> [Aim of the exercise]
Every line from the one with "Amenities near" to the one with "Always apply for federal benefits separately.", including those two, is to be copied exactly; all other lines of the entries below are left out.

[Saved entries]
========

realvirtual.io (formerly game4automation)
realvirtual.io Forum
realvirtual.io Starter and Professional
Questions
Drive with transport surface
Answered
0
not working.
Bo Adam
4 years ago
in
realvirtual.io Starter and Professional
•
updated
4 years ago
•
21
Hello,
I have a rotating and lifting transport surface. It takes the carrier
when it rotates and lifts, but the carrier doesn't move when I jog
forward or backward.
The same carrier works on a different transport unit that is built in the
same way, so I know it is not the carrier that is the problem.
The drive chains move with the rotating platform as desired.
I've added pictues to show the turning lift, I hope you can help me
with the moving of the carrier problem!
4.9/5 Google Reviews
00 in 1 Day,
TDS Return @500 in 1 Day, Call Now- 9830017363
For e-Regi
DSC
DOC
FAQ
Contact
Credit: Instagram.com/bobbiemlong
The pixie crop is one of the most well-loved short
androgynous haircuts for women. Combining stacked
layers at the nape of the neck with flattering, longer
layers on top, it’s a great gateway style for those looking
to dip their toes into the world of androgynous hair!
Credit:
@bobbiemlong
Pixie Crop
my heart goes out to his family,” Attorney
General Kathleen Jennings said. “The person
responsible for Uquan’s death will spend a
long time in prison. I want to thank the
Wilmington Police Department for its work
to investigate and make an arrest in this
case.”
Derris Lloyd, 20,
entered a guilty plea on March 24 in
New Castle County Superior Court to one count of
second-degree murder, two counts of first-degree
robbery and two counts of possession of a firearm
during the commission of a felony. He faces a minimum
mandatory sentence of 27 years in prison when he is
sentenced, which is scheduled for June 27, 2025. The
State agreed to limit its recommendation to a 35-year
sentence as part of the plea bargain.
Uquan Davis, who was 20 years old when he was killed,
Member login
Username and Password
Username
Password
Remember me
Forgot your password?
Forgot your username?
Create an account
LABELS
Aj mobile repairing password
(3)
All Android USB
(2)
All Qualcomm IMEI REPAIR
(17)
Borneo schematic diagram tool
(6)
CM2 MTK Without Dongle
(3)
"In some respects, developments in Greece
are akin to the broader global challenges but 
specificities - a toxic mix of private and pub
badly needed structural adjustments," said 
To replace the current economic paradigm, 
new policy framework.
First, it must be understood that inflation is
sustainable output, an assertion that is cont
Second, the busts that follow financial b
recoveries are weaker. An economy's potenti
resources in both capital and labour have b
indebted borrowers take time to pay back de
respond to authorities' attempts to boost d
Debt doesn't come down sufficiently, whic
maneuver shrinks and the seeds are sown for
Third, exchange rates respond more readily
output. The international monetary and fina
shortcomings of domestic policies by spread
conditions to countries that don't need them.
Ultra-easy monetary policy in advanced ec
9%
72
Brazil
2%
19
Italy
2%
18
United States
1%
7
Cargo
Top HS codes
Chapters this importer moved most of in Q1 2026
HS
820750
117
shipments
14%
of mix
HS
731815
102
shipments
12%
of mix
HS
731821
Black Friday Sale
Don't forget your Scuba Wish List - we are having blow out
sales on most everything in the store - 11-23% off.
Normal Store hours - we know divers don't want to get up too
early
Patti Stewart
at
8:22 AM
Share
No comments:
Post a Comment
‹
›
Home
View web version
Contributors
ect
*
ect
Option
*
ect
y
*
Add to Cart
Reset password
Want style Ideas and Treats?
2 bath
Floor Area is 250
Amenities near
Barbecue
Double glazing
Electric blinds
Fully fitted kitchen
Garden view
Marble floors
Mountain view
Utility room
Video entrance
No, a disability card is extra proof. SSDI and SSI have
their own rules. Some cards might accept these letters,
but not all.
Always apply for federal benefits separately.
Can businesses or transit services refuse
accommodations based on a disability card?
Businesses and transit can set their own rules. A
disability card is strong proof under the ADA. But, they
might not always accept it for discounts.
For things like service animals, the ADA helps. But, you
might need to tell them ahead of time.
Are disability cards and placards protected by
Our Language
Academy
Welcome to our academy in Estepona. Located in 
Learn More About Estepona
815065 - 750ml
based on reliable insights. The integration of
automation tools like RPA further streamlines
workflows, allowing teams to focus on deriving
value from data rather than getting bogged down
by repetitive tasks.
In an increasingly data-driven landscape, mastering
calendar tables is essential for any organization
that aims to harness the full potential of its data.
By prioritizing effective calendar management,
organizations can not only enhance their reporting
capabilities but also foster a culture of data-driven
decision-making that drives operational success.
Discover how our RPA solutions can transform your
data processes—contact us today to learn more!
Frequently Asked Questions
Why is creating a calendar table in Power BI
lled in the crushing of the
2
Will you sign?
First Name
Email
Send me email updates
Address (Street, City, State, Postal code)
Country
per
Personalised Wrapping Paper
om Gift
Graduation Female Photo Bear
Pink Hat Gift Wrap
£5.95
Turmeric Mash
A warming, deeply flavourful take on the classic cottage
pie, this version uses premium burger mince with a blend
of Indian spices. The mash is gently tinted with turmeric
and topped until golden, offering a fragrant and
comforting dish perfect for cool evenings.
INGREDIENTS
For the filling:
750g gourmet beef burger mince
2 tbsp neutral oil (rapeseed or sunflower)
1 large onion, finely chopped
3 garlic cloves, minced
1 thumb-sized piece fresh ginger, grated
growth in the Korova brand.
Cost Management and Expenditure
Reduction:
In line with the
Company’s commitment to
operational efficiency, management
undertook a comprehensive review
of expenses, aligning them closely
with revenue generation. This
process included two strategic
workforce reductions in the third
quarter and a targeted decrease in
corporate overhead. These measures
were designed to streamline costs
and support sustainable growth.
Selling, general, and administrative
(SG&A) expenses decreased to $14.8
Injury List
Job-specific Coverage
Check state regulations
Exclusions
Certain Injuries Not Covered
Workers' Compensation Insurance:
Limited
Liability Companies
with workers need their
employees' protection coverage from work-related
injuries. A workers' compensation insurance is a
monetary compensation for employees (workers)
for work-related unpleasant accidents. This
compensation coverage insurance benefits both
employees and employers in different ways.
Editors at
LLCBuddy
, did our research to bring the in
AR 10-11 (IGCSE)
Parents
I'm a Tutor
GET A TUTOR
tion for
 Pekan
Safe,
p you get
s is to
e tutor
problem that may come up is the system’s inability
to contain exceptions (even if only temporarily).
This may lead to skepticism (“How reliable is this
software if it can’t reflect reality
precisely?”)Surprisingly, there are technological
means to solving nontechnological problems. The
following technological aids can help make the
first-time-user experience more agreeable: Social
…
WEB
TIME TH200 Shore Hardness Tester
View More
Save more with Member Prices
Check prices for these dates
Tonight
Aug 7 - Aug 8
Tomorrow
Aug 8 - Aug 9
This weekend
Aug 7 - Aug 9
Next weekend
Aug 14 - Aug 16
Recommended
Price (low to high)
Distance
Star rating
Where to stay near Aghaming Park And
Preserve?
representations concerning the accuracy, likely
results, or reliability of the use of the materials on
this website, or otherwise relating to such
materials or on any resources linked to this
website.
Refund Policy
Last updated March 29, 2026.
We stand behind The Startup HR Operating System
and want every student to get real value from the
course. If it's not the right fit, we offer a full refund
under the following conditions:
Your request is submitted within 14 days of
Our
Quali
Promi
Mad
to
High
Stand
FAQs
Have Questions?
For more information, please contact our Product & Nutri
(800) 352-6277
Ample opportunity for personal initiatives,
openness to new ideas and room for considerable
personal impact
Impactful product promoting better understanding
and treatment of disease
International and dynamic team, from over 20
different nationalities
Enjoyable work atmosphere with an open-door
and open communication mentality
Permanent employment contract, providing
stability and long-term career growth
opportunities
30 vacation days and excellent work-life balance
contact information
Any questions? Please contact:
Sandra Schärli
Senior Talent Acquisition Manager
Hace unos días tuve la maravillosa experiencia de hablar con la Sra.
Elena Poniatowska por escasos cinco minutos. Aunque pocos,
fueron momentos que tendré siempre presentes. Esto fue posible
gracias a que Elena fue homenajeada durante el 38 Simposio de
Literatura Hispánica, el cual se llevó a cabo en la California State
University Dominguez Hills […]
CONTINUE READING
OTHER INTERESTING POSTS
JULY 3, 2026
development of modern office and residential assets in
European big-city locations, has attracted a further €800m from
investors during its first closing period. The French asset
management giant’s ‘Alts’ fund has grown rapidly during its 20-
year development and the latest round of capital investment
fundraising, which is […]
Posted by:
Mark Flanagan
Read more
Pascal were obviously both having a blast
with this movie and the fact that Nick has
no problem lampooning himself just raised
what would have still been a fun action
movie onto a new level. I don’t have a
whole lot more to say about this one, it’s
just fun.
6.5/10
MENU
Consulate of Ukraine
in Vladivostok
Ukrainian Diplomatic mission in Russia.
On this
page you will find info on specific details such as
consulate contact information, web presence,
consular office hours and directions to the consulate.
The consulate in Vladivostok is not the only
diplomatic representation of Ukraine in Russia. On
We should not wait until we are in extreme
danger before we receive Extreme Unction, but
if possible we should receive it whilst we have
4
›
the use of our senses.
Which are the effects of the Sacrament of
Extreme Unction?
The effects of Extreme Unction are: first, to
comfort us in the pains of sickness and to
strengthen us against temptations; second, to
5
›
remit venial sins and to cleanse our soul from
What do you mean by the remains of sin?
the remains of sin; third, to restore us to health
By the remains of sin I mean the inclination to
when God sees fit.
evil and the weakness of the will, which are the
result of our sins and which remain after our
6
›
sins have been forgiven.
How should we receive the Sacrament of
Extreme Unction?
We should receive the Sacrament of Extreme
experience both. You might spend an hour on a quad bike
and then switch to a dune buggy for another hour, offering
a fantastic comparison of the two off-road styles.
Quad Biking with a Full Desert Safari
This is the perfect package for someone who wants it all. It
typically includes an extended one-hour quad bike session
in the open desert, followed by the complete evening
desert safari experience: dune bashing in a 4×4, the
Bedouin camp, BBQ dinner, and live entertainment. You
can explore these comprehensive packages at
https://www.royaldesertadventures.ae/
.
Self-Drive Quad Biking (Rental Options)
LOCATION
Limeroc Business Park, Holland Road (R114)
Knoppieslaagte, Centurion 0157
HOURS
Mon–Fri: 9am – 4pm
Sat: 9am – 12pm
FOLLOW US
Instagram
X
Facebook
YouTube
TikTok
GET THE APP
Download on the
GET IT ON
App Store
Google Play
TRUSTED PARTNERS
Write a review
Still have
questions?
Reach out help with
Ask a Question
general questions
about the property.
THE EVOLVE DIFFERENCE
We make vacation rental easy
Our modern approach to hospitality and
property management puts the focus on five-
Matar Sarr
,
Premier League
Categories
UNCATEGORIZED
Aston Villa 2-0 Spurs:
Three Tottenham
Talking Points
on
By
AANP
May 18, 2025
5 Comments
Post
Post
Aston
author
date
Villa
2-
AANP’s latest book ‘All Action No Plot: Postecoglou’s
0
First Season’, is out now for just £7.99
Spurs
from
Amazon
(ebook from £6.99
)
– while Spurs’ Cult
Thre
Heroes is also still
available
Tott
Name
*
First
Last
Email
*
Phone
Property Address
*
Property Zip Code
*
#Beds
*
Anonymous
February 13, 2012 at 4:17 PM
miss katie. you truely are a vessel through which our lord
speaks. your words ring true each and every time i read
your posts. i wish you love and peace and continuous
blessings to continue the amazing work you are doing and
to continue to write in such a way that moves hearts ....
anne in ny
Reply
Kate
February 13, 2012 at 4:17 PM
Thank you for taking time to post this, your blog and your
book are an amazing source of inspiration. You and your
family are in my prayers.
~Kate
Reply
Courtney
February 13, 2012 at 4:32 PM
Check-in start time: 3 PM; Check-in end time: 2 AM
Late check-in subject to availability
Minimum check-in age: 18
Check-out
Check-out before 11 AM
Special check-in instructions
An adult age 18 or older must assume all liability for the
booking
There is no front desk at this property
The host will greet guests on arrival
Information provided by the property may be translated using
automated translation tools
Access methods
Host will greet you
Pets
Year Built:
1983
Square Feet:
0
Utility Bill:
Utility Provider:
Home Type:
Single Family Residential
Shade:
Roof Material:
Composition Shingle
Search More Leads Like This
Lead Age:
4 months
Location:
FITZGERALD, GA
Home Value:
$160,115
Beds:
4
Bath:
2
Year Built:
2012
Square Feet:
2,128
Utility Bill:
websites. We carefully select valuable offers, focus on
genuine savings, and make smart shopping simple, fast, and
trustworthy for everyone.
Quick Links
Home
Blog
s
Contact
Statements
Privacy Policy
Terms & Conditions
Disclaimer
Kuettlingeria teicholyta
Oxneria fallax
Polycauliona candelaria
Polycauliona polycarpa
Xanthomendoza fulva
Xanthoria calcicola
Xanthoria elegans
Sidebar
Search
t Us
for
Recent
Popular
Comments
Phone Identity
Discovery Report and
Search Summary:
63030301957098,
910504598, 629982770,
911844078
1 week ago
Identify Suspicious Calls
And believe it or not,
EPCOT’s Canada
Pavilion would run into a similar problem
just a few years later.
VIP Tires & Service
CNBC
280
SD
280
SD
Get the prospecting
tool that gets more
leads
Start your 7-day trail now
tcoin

========

> [Response area]
Amenities near
Barbecue
Double glazing
Electric blinds
Fully fitted kitchen
Garden view
Marble floors
Mountain view
Utility room
Video entrance
No, a disability card is extra proof. SSDI and SSI have
their own rules. Some cards might accept these letters,
but not all.
Always apply for federal benefits separately.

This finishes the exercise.